Glendon is the author of Rights Talk; A Nation Under Lawyers, and A World Made New: Eleanor Roosevelt and the Universal Declaration of Human Rights. In 1994, she was a signer of Evangelicals and Catholics Together, an ecumenical document aimed at rapprochement between Catholics and Evangelicals. Glendon became the first female President of the Roman Catholic Church's Pontifical Academy of Social Sciences, when she was appointed by Pope John Paul II on March 9, 2004 (she was already a member of the academy since January 9, 1994).
In 1995, she was the Vatican representative to the international 1995 Beijing Conference on Women sponsored by the United Nations, where she contested the use of condoms for the prevention of HIV and AIDS. "The Holy See in no way endorses contraception or the use of condoms, either as a family planning measure or in HIV/AIDS prevention programs."

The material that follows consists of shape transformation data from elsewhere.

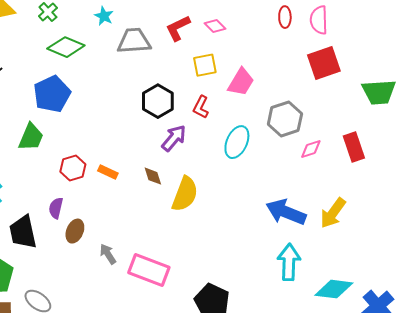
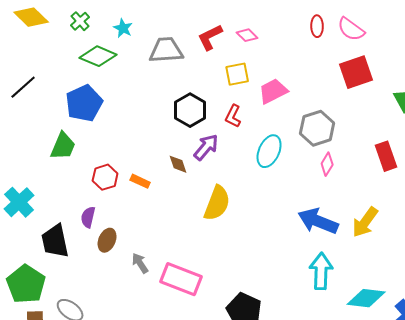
cyan star: (104, 16) -> (123, 28), moved
pink semicircle: (319, 20) -> (351, 29), turned -52
pink trapezoid: (241, 82) -> (273, 91), turned -148
pink diamond: (311, 149) -> (327, 164), moved, turned -40
brown diamond: (153, 176) -> (178, 164), moved

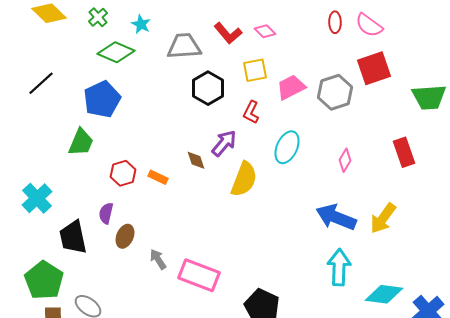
red L-shape: (210, 37) -> (228, 33), turned -104
black hexagon: (190, 110) -> (208, 88), moved
gray hexagon: (317, 128) -> (335, 92), moved
yellow semicircle: (217, 203) -> (244, 179), moved

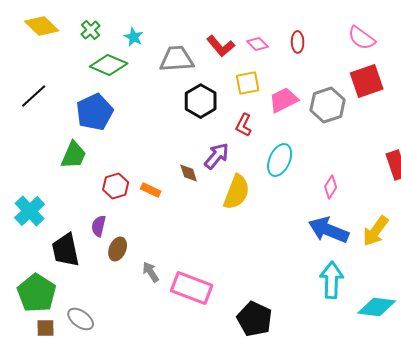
red ellipse: (335, 22) -> (298, 42), moved
pink diamond: (345, 160) -> (331, 187), moved

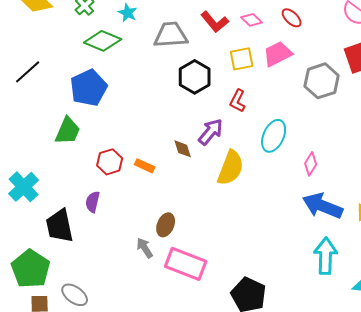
red ellipse: (298, 42) -> (292, 18), turned -45
pink trapezoid: (284, 100) -> (278, 54), moved
pink diamond: (331, 187) -> (311, 164), moved
brown ellipse: (118, 249) -> (166, 225), moved

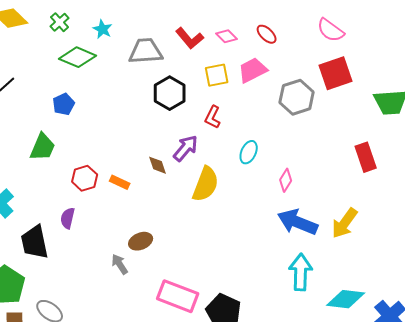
blue pentagon: (89, 88) -> (64, 104), size x0.6
cyan ellipse: (274, 136) -> (249, 152), size x0.7
brown ellipse: (166, 225) -> (141, 241), turned 45
pink rectangle: (186, 264) -> (178, 296), moved

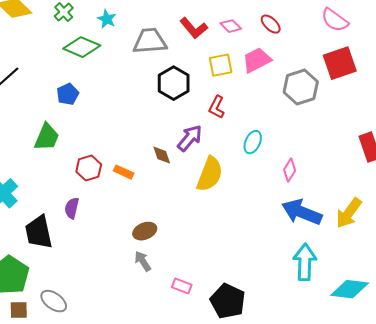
gray arrow: (120, 264) -> (143, 261), moved
pink rectangle: (178, 296) -> (182, 286), size x0.5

The National Law Journal named her one of the "Fifty Most Influential Women Lawyers in America" in 1998.
Glendon was appointed by President Bush to the President's Council on Bioethics. Her nomination as United States Ambassador to the Holy See was announced on 5 November 2007. The U.S. Senate voted to confirm her on December 19, 2007. She presented her Letters of Credence to Pope Benedict XVI on 29 February 2008, and resigned her office effective January 19, 2009.

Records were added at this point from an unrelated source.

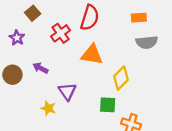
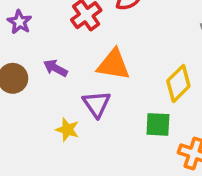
orange triangle: (92, 55) -> (114, 65), moved

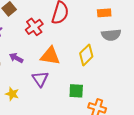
yellow diamond: (178, 83) -> (86, 55), moved
yellow star: (67, 130) -> (12, 94), moved

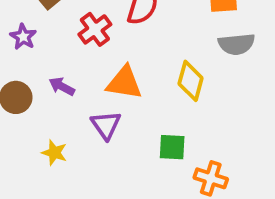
yellow diamond: (86, 55) -> (191, 81), turned -30

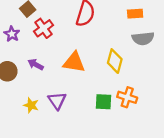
red cross: (95, 29) -> (44, 28), moved
purple triangle: (106, 125) -> (57, 101), moved
orange cross: (211, 178) -> (127, 97), moved

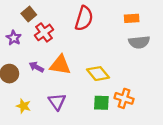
yellow diamond: (115, 61) -> (98, 74), moved, turned -55
orange triangle: (74, 62) -> (60, 65), moved
yellow star: (31, 105) -> (23, 106), moved

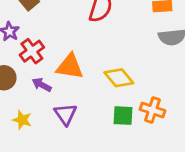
red cross: (44, 32) -> (32, 51), moved
purple arrow: (36, 67) -> (42, 85), moved

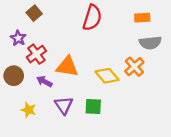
orange cross: (152, 110) -> (134, 67), moved, turned 30
green square: (123, 116) -> (93, 106), moved

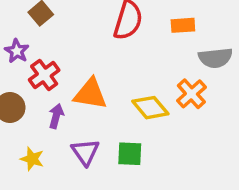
orange rectangle: (142, 18) -> (183, 25), moved
purple arrow: (44, 81) -> (56, 116), turned 77

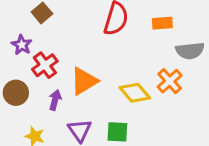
orange triangle: (90, 94) -> (84, 81), turned -40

On June 26, 2013 Pope Francis issued a chirograph naming Glendon a member of the Pontifical Commission of inquiry for the Institute for Works of Religion. Glendon, two cardinals, a bishop, and a monsignor are responsible for preparing an investigative report on the Vatican Bank.

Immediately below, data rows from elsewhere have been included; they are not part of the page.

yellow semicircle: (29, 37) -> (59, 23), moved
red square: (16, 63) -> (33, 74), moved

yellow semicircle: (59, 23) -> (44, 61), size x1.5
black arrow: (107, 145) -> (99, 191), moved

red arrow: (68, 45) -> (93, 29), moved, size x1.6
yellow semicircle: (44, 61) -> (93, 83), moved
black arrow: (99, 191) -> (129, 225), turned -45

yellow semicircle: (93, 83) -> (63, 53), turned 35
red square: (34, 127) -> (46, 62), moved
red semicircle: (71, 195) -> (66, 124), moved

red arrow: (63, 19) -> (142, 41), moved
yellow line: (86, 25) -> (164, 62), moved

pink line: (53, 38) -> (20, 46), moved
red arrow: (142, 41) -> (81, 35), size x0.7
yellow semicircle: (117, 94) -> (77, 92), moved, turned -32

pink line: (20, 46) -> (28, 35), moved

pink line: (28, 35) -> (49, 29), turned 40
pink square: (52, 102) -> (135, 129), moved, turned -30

Glendon was selected by the University of Notre Dame as the 2009 recipient of the prestigious Laetare Medal but declined the award due to the university's controversial decision to host Barack Obama as its commencement speaker and bestow upon him an honorary degree. In light of Obama's strong pro-choice policies, Glendon considered Notre Dame's decision to be in violation of the United States Conference of Catholic Bishops' 2004 pronouncement that Catholic institutions should not give "awards, honors, or platforms" to "those who act in defiance of [Catholic] fundamental moral principles." Glendon also felt that the university was implicitly trying to use her acceptance speech to give the appearance of balance to the event and expressed concern about the "ripple effect" Notre Dame's disregard of the USCCB pronouncement is having on the nation's other Catholic schools.
In October 2012 the former Irish President (and Catholic) Mary McAleese revealed that, on a state visit to the US in 1998, she was publically berated by Cardinal Bernard Law for her stance on the ordination of women. During a heated argument with McAleese and members of her delegation, the cardinal attempted to force her into a room to listen to a lecture by Mary Ann Glendon on the church's views on women priests. McAleese rebuked him with the statement "I was the President of Ireland and not just of Catholic Ireland." 
"What is clearly 'old-fashioned' today is the old feminism of the 1970s — with its negative attitudes toward men, marriage and motherhood, and its rigid party line on abortion."